— EXERCISE REQUIREMENTS —
Make an exact copy of the records that follow, with each picture omitted.
Top of DATA TO EXAMINE
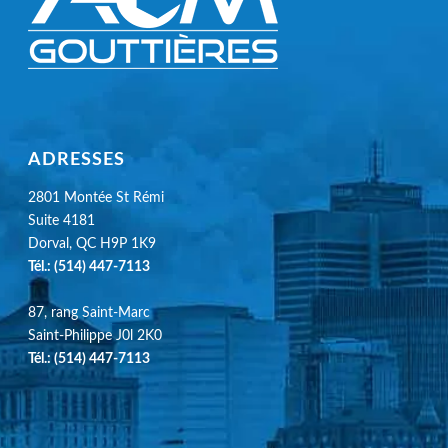
ADRESSES
2801 Montée St Rémi
Suite 4181
Dorval, QC H9P 1K9
Tél.:
(514) 447-7113
87, rang Saint-Marc
Saint-Philippe J0l 2K0
Tél.:
(514) 447-7113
Bottom of DATA TO EXAMINE
— EXPECTED ANSWER —
ADRESSES
2801 Montée St Rémi
Suite 4181
Dorval, QC H9P 1K9
Tél.:
(514) 447-7113
87, rang Saint-Marc
Saint-Philippe J0l 2K0
Tél.:
(514) 447-7113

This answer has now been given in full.